%%

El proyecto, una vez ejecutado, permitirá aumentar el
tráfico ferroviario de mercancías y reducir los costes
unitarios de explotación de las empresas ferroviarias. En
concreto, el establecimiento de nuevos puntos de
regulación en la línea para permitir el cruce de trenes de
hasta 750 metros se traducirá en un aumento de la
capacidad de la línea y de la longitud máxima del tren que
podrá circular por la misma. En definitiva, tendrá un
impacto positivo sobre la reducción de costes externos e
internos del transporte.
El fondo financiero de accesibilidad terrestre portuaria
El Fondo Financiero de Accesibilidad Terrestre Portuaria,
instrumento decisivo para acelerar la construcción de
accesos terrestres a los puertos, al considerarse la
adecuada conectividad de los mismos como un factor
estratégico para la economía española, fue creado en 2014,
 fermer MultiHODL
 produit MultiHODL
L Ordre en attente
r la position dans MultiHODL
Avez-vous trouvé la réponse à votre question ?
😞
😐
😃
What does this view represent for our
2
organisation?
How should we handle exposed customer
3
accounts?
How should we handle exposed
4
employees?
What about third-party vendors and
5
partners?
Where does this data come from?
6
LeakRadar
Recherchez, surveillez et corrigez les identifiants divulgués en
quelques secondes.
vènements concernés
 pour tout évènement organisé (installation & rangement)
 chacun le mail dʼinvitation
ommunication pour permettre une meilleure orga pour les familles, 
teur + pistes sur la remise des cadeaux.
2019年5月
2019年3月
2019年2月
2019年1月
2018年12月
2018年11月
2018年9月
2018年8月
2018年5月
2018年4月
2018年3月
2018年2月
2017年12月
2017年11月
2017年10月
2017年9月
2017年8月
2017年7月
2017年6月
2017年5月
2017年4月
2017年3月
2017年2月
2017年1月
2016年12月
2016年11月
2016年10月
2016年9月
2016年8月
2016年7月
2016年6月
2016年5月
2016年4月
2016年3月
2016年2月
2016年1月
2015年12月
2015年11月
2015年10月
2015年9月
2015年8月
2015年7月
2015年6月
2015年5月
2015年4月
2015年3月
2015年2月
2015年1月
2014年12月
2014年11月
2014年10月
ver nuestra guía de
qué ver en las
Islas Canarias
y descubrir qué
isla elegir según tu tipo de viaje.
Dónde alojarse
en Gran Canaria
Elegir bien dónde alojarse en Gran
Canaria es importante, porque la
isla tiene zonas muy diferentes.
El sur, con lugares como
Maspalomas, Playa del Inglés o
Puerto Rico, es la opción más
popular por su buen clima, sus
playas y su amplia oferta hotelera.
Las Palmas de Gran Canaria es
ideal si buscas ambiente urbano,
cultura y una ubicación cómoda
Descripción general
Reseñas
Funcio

%%
%%

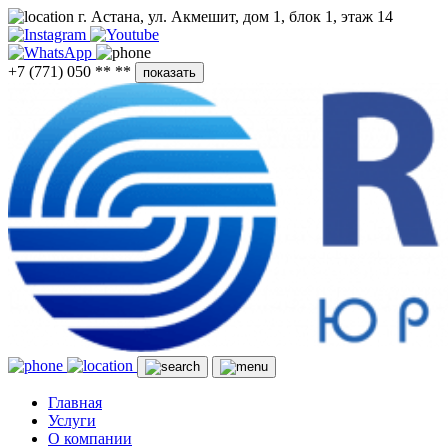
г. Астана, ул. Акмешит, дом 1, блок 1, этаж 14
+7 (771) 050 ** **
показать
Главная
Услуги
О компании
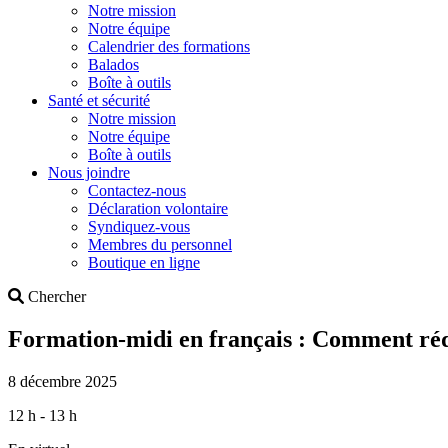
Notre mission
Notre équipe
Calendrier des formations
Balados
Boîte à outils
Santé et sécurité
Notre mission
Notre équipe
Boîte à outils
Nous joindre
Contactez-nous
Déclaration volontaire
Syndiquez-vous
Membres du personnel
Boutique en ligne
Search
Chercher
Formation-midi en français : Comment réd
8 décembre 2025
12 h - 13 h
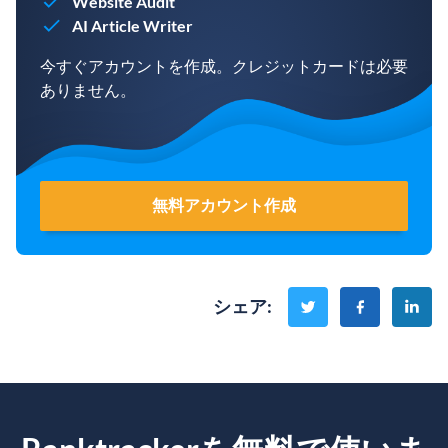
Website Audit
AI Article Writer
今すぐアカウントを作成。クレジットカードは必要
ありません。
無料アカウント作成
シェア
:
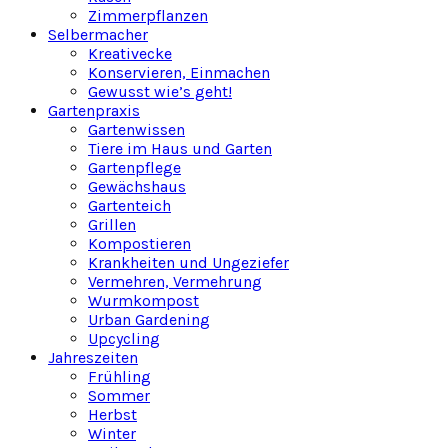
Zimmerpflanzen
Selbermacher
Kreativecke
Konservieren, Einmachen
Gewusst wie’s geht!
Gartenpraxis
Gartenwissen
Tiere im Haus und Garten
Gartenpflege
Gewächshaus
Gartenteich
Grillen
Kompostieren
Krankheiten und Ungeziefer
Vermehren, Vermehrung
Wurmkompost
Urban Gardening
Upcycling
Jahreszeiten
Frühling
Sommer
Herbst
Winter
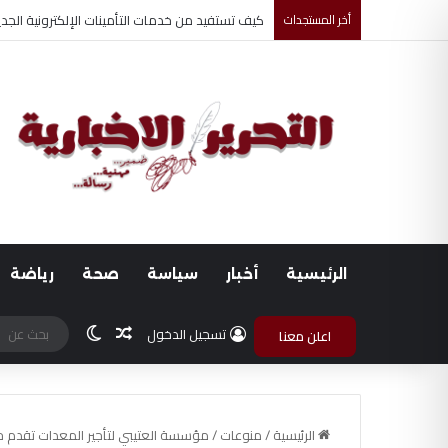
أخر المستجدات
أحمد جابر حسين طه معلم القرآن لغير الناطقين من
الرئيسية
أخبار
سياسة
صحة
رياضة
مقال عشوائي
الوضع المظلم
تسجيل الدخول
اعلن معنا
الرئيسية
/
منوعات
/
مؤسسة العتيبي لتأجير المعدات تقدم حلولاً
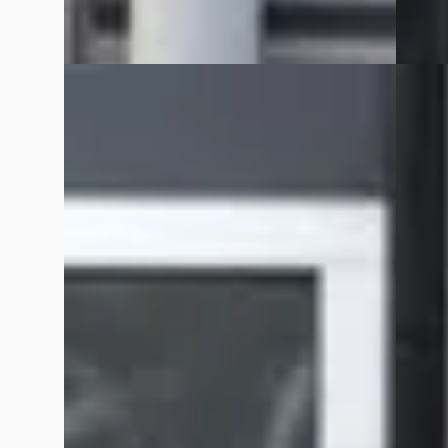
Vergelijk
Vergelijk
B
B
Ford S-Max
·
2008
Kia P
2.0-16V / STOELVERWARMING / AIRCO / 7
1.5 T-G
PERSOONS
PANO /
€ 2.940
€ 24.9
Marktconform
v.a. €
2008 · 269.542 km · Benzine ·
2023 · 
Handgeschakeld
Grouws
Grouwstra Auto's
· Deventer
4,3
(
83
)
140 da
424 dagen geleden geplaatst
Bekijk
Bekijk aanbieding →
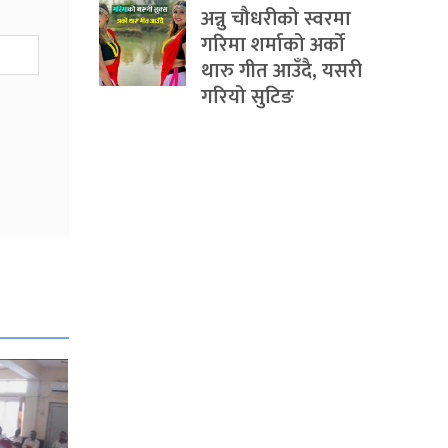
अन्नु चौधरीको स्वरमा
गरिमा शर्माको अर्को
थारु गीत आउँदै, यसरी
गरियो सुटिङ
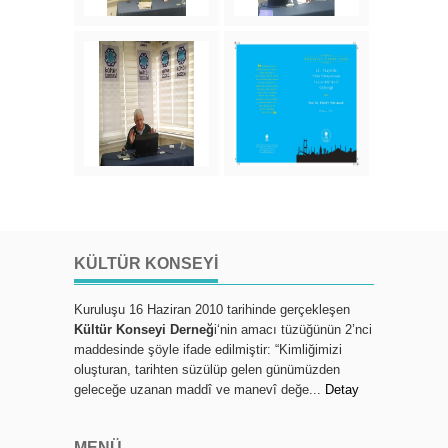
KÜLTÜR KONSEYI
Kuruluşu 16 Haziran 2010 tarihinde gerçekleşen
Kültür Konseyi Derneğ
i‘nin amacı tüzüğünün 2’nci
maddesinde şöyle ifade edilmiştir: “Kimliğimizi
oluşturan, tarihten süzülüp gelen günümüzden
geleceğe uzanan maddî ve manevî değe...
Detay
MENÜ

%%
%%

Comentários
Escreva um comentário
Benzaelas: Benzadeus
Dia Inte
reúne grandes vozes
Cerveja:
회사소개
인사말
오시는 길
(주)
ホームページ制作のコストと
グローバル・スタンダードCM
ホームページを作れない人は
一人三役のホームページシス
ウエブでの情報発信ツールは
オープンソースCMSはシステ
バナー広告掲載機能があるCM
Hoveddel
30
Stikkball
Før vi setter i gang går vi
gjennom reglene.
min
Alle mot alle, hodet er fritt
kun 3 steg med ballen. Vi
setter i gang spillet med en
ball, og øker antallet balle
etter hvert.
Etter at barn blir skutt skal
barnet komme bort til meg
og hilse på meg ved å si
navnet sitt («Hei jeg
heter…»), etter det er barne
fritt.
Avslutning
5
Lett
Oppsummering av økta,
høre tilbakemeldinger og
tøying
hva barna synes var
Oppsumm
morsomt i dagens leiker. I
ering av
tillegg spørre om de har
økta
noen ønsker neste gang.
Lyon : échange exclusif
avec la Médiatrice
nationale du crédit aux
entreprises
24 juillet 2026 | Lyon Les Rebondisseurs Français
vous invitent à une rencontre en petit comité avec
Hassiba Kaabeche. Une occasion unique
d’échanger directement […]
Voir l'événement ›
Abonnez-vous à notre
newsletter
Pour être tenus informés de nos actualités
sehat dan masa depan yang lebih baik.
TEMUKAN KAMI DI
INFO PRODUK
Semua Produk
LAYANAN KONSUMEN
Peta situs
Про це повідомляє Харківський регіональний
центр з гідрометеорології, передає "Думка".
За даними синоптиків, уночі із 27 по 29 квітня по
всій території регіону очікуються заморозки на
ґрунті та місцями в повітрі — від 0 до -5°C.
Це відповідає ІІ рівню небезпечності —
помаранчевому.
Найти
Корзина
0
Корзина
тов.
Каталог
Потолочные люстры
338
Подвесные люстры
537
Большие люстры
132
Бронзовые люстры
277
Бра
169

%%

● **Assigned task**
Everything from the line with "2008 · 269.542 km · Benzine ·" down to the line with "i‘nin amacı tüzüğünün 2’nci" in the data above should be copied exactly, with both end lines kept and the pictures left out.

● **Solution to the problem**
2008 · 269.542 km · Benzine ·
2023 · 
Handgeschakeld
Grouws
Grouwstra Auto's
· Deventer
4,3
(
83
)
140 da
424 dagen geleden geplaatst
Bekijk
Bekijk aanbieding →
अन्नु चौधरीको स्वरमा
गरिमा शर्माको अर्को
थारु गीत आउँदै, यसरी
गरियो सुटिङ
KÜLTÜR KONSEYI
Kuruluşu 16 Haziran 2010 tarihinde gerçekleşen
Kültür Konseyi Derneğ
i‘nin amacı tüzüğünün 2’nci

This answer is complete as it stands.